The Nethereum Wallet uses VerifiedBalanceService to display trustlessly verified balances on its dashboard. The production implementation follows a dual-mode strategy:

  1. Try finalized first -- Update the light client finality and query the balance at the finalized block. This gives the strongest guarantee.
  2. Fall back to optimistic -- If finalized fails (typically due to RPC pruning), update the optimistic header and retry. This provides weaker but still meaningful verification.
  3. Report the mode used -- The result includes which mode succeeded, so the UI can show a verification badge with appropriate confidence level.

This pattern ensures that users always see a verified balance when possible, with clear indication of the verification strength.

Common Gotchas

  • Archive node recommended for finalized mode -- Standard RPC nodes prune state beyond ~128 blocks. Since finalized blocks are ~96 blocks behind head, you are near the pruning boundary. Archive nodes or nodes with extended state retention avoid this issue.

  • BLS native library must be present -- The Nethereum.Signer.Bls.Herumi package includes native binaries for BLS signature verification. Make sure the appropriate runtime binary (bls_eth.dll on Windows, libbls_eth.so on Linux, libbls_eth.dylib on macOS) is in your output directory.

  • Fork version changes with network upgrades -- The CurrentForkVersion in the light client config must match the current fork of the network. After a hard fork, this value changes. Fetch it dynamically from the beacon API for production use.

  • Optimistic is not final -- Data verified in optimistic mode is based on attestations that have not yet been finalized. In extremely rare reorganization scenarios, the data could change. Use finalized mode for anything involving fund transfers.
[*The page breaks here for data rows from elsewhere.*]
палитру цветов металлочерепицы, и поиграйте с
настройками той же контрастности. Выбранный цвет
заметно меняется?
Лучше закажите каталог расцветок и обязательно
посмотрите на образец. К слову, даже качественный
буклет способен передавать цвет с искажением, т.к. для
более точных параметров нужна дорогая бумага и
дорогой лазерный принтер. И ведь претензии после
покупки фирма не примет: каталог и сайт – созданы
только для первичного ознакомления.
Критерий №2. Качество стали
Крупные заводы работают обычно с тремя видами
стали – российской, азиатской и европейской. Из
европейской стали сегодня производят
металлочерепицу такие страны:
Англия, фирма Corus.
  • Non-intercepted methods pass through unchanged -- The UseVerifiedState interceptor only verifies the four methods listed above. All other RPC calls (gas estimation, transaction sending, event logs) go directly to the RPC provider without verification.

  • One interceptor per client -- Setting UseVerifiedState replaces any existing request interceptor on the Web3 client. If you need multiple interceptors, compose them manually.